В этот момент через город проезжала итальянская труппа-буфф, возвращавшаяся из Англии и оказавшаяся в затруднительном финансовом положении. Директор театра имел здравый смысл и смелость пригласить артистов. Раздались крики ужаса, заговорили о профанации, но послушать иностранцев хотелось всем — кому-то из любопытства, другим — чтобы найти их жалкими и подвергнуть самой жестокой критике. Однако власть прекрасного так сильна, что многих слушателей новая музыка вначале просто увлекла живостью и красочностью, так что количество клакеров, собиравшихся освистать итальянцев, сильно уменьшилось. Публика удивлялась: не понимая языка, они чувствовали замысел, соблазнительность арий, четкость исполнения. Внимание не ослабевало ни на мгновение, слушатели искренне сожалели, когда арии заканчивались. Любовь к истине заставляет меня сказать, что, сравнив музыкальные наброски из репертуара итальянцев с тяжеловесными, перегруженными творениями наших великих мастеров, некоторые разумные люди осмелились отдать предпочтение первым. Председатель заболел от огорчения, а мадемуазель Элеонора, переставшая быть в глазах соотечественников «первой певицей Вселенной», смертельно обиделась на подобную несправедливость.
У новой труппы был великолепный оркестр: шевалье им воспользовался и создал новую труппу, которая наверняка положила бы на обе лопатки коллектив господина Криарде, особенно, если бы привлекли всех перебежчиков. У шевалье была возможность выбирать, и он не стал принимать кучу бездарей, стремившихся пролезть к нему всеми возможными и невозможными способами. Были приняты несколько любителей, людей здравомыслящих, образованных и много путешествовавших, чей вкус был очень хорош, одним словом, они ничем не напоминали своих смешных соотечественников. Этих честных граждан клеймили позором, подвергали остракизму, ненавидели, но они были людьми самодостаточными и не обращали внимания на пустое злословие сплетников. Их это даже забавляло.

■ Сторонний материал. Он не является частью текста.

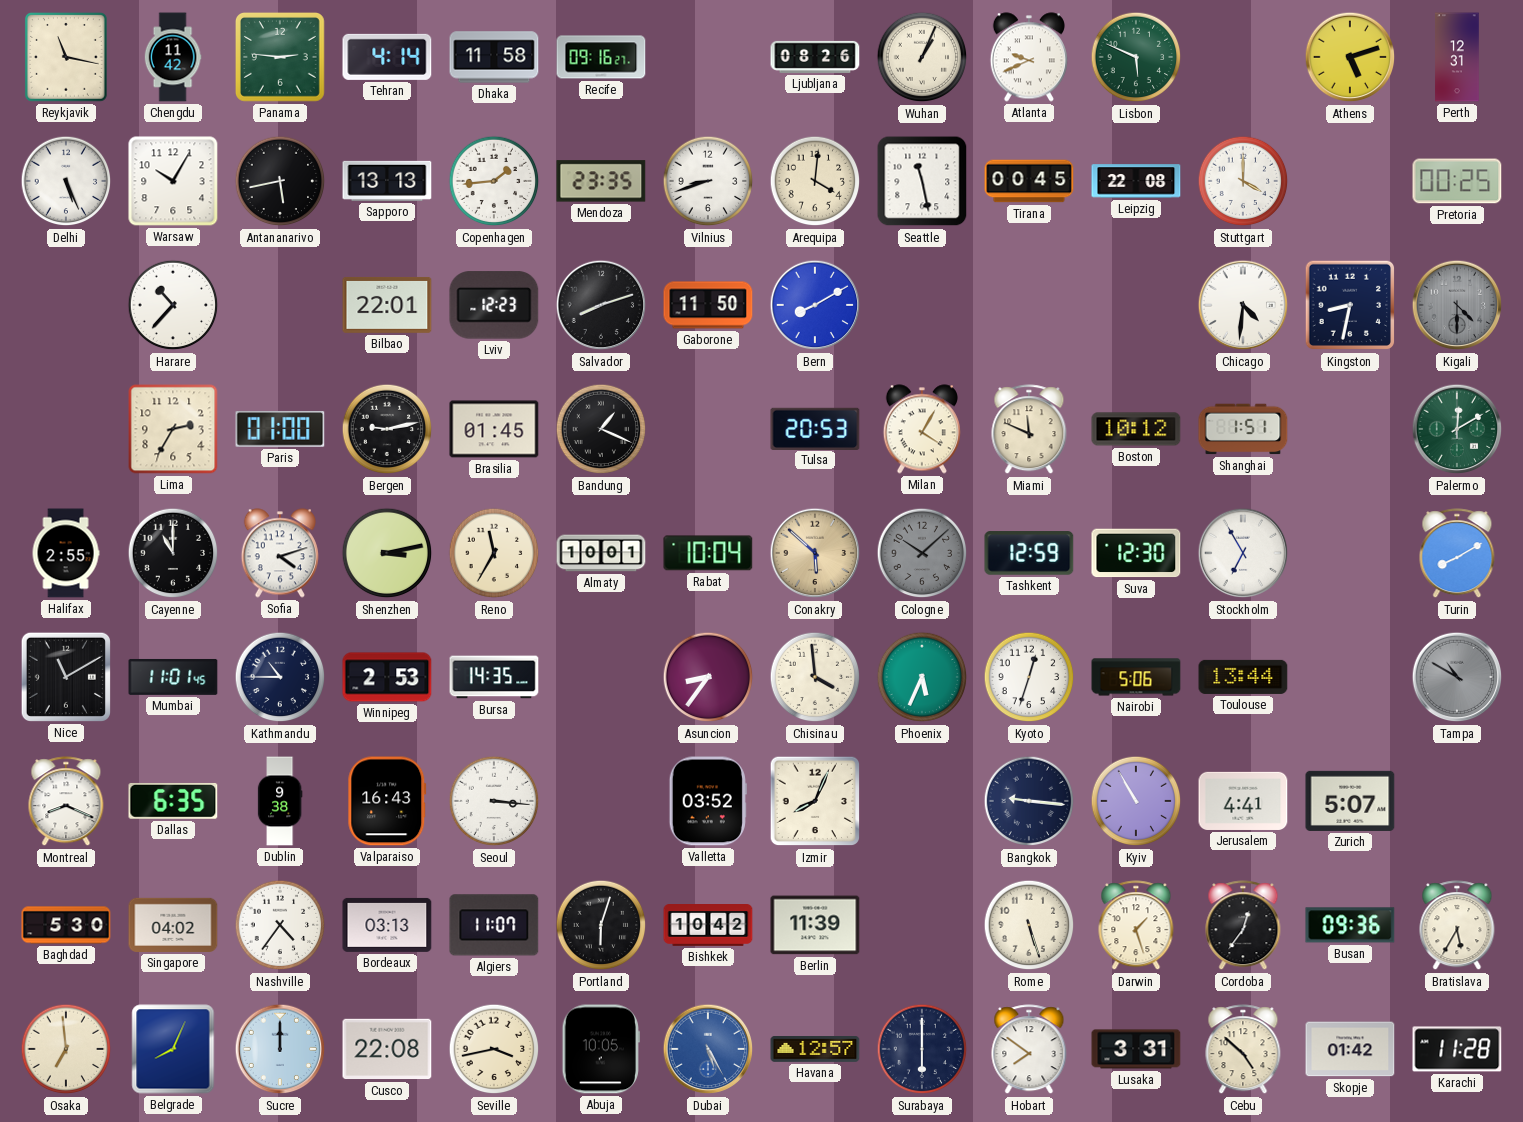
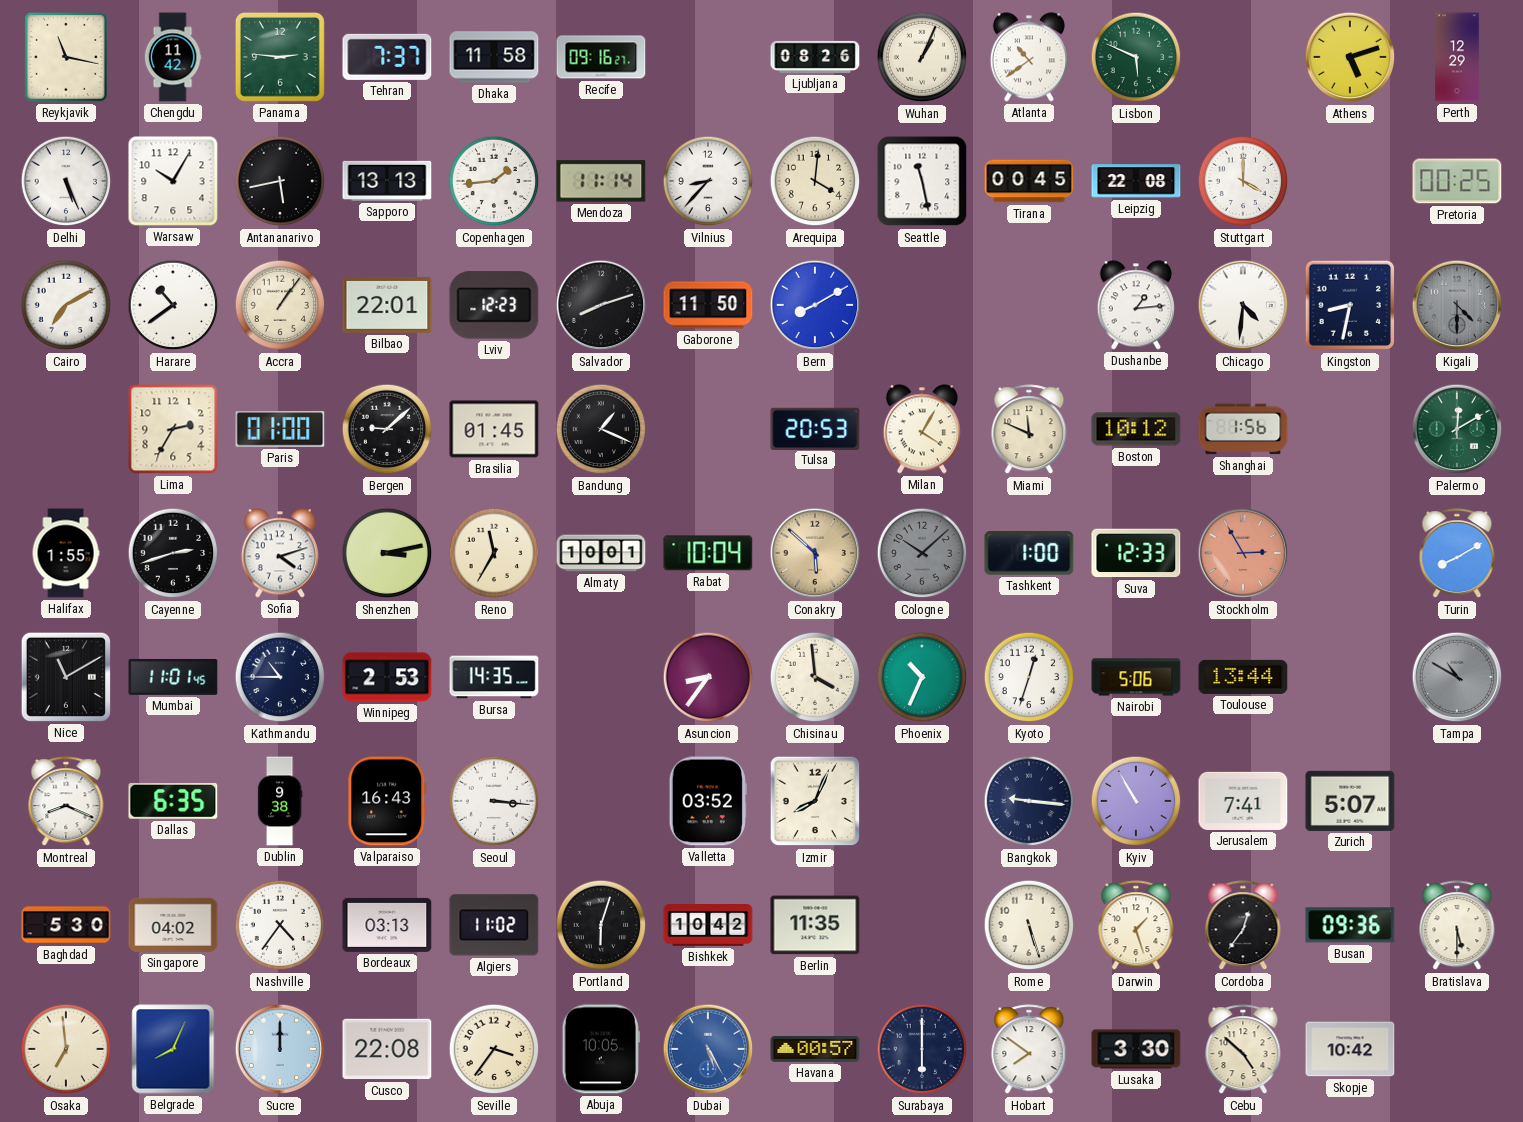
Tehran: 4:14 -> 7:37
Atlanta: 9:41 -> 10:39
Perth: 12:31 -> 12:29
Mendoza: 23:35 -> 11:14
Vilnius: 8:42 -> 8:37
Cairo: none -> 7:10
Harare: 10:37 -> 10:39
Accra: none -> 1:06
Dushanbe: none -> 1:14
Bergen: 9:13 -> 9:08
Shanghai: 1:51 -> 1:56
Halifax: 2:55 -> 1:55
Cayenne: 11:00 -> 2:42
Tashkent: 12:59 -> 1:00
Suva: 12:30 -> 12:33
Stockholm: 6:55 -> 2:55
Stockholm dial: white -> salmon
Phoenix: 5:34 -> 10:34
Jerusalem: 4:41 -> 7:41
Algiers: 11:07 -> 11:02
Berlin: 11:39 -> 11:35
Bratislava: 5:35 -> 5:30
Seville: 3:43 -> 3:36
Havana: 12:57 -> 00:57
Lusaka: 3:31 -> 3:30
Skopje: 01:42 -> 10:42
Karachi: 11:28 -> none
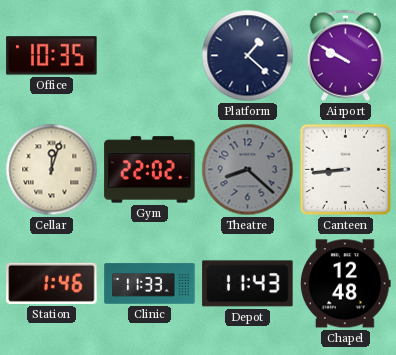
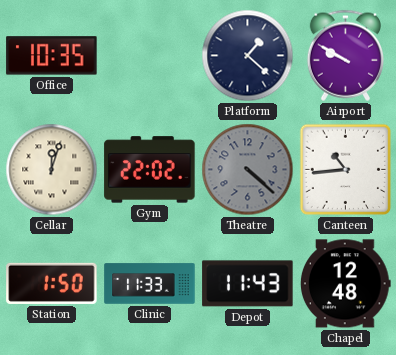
Theatre: 8:22 -> 4:22
Canteen: 8:44 -> 10:44
Station: 1:46 -> 1:50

Дядя и племянник пользовались большой популярностью у честной компании. Мой талант был единодушно оценен всеми по самым высоким меркам, возместил потери, нанесенные моему честолюбию суждениями Криарде и председателя. Меня повсюду принимали, и, вопреки тем, кто говорил свысока: «Да что это там за женщины?! Фи! Разве стоит смотреть на таких?», мы с Сильвиной участвовали во всех светских мероприятиях и увеселениях.
Нас с Сильвиной ненавидели женщины, шевалье не любили некоторые мужчины, Ламбера терпеть не могли другие, к монсеньору испытывали ненависть все святоши. Однако ущучить прелата было невозможно: он строго следовал всем обычаям, связанным с его саном, точно выполнял свои обязанности, был силен в богословии, внешне очень серьезен и суров, и народ относился к нему с редким почтением. Зануды с ума сходили от злости — ведь они не могли ни управлять монсеньором, ни направлять его, ни пожаловаться на него в вышестоящие инстанции. Никто лучше него не умел носить маску, он сбрасывал ее только в компании ближайших друзей, и тогда мы видели очаровательного светского человека, которого все обожали.